Plaintiffs appear to assert that Defendant as a corporation should be imputed with the knowledge that Security Advisor's statements to police were false because Wandersee told Account Executive that the Machine was in his warehouse or because an employee of Defendant may have possessed a record pertinent to Security Advisor's statements. Plaintiffs ask this Court to conclude that a corporation has actual knowledge of a falsity when one employee makes a statement that conflicts with another employee's knowledge, learned in an unrelated circumstance. Missouri law does not support such a conclusion.

This should be distinguished from the instance where one employee both knows of a falsity and makes a false statement.

In Southwest Bank of Polk County v. Hughes, 883 S.W.2d 518 (Mo.App.

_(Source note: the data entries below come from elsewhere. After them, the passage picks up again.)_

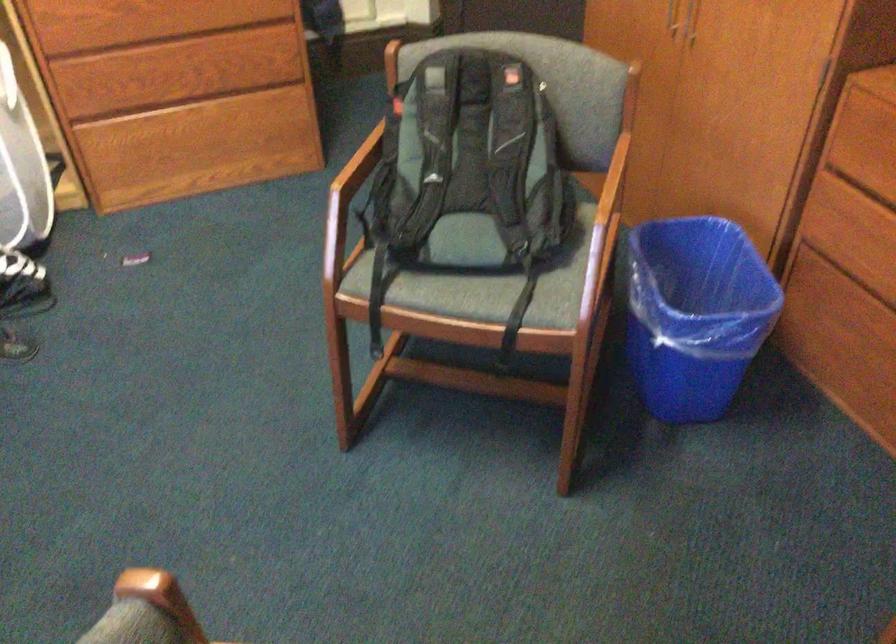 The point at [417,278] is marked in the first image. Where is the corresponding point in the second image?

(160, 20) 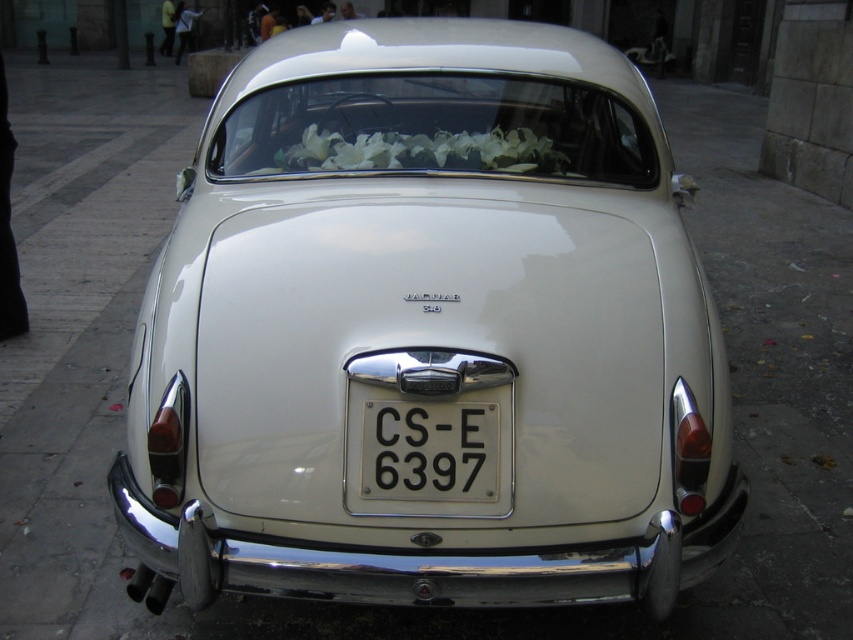 Between satin white car at center and white floral garland at center, which one is positioned lower?

satin white car at center is below.

Is satin white car at center smaller than white floral garland at center?

Actually, satin white car at center might be larger than white floral garland at center.

Is point (514, 88) behind point (531, 150)?

Yes, it is.

I want to click on satin white car at center, so click(x=428, y=336).

Who is positioned more to the right, black metal license plate at center or white floral garland at center?

From the viewer's perspective, black metal license plate at center appears more on the right side.

Can you confirm if black metal license plate at center is bigger than white floral garland at center?

Incorrect, black metal license plate at center is not larger than white floral garland at center.

Identify the location of black metal license plate at center. (430, 451).

Measure the distance from satin white car at center to black metal license plate at center.

They are 21.59 inches apart.

Is satin white car at center further to camera compared to black metal license plate at center?

No, it is in front of black metal license plate at center.

The image size is (853, 640). Find the location of `satin white car at center`. satin white car at center is located at coordinates (428, 336). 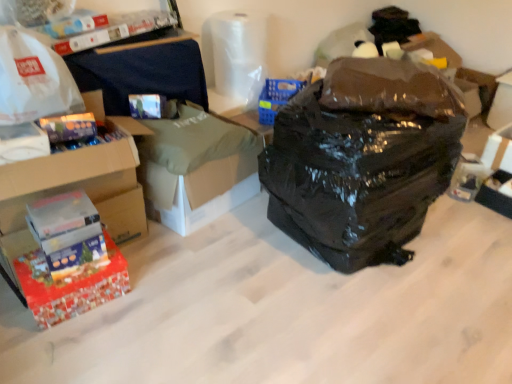 You are a GUI agent. You are given a task and a screenshot of the screen. Output one action in this format:
    pyautogui.click(x=<x>, y=<y>)
    Task: Click on the free spot to the right of black plastic bag at center
    The image size is (512, 384).
    Given the screenshot: What is the action you would take?
    pyautogui.click(x=465, y=246) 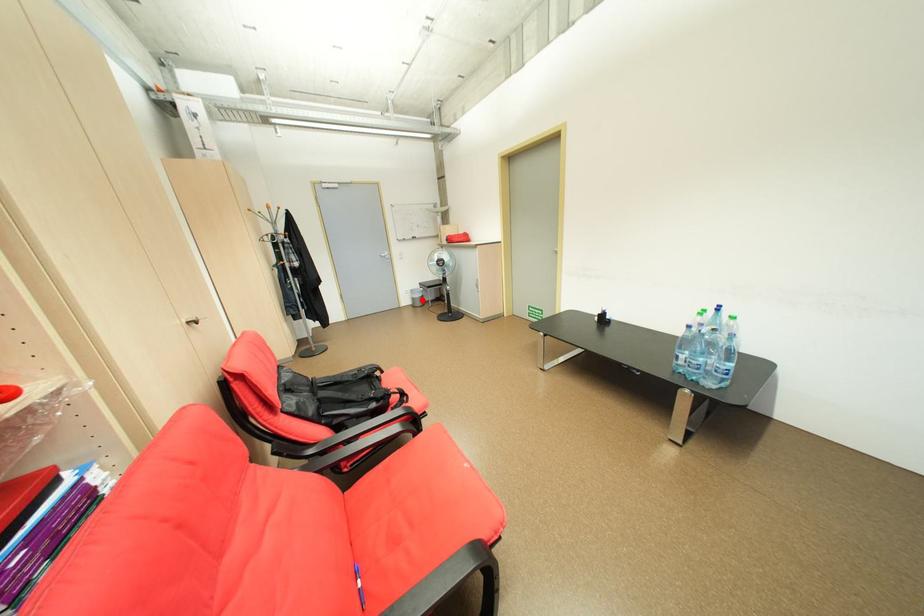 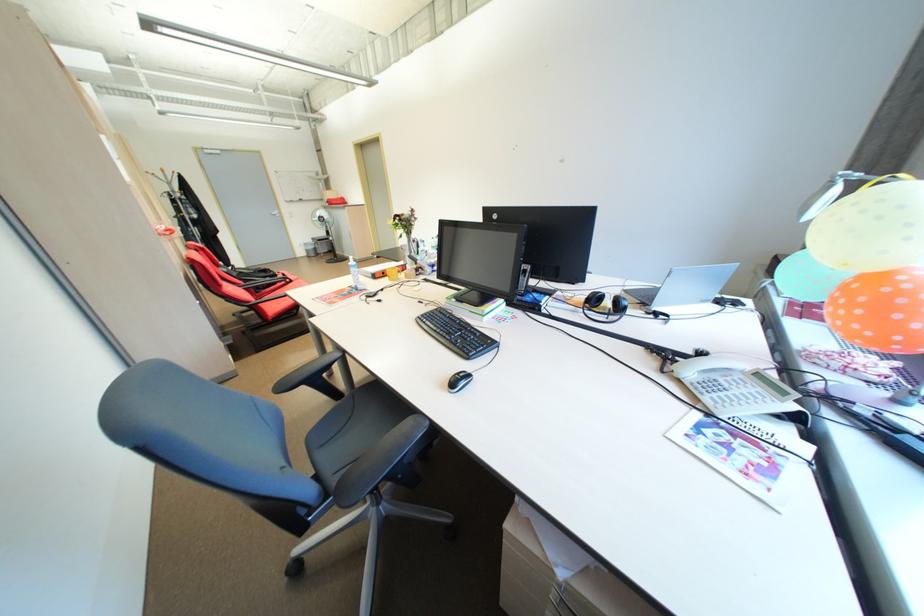 Find the pixel in the second image that matches the highlighted location in the first image.

(315, 252)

S.D. 1994), the Southern District discussed agency theory and determined that a party lacked knowledge of fraud where one agent knew some facts that would indicate fraud when coupled with others. The Court stated, "The principal is not affected by information acquired by an agent which seems irrelevant to him because he does not know that . . . another agent of the principal is transacting business in which such knowledge is relevant. Id. at 525 (quoting the Restatement (Second) of Agency, Section 275, cmt. d (1958)).

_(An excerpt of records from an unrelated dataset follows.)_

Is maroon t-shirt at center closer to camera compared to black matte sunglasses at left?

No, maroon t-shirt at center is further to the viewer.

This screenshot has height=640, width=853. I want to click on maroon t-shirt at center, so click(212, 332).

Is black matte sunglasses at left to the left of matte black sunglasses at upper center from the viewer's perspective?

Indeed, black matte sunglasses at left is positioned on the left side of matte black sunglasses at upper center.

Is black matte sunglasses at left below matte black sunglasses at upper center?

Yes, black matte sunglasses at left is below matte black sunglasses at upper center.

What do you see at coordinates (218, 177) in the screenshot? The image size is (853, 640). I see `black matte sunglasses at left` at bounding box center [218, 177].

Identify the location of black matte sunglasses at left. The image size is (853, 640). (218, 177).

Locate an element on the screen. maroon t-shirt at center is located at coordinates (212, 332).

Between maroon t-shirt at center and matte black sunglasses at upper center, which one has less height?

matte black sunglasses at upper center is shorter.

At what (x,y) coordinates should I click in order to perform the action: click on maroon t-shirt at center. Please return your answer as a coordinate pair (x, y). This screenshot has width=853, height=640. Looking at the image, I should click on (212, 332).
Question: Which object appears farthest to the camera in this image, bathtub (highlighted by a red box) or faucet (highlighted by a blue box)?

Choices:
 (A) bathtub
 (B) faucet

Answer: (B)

The circumstances here are analogous. Wandersee testified that he told Account Executive, Defendant's employee, that the Machine was in his warehouse. Additionally, Plaintiff failed to show that Account Executive or any of Defendant's employees knew Security Advisor intended to contact the police or that any employees who may have known the Machine's status understood that information to be important. Account Executive's knowledge and the knowledge of any other employee cannot be a basis for liability where there is no evidence that they knew such information was relevant to Security Advisor's contacting the police. In addition, Plaintiffs do not suggest that any individual employed by Defendant knew that Security Advisor's statements were inaccurate. Consequently, Plaintiffs failed to prove that Defendant possessed actual knowledge of the falsity.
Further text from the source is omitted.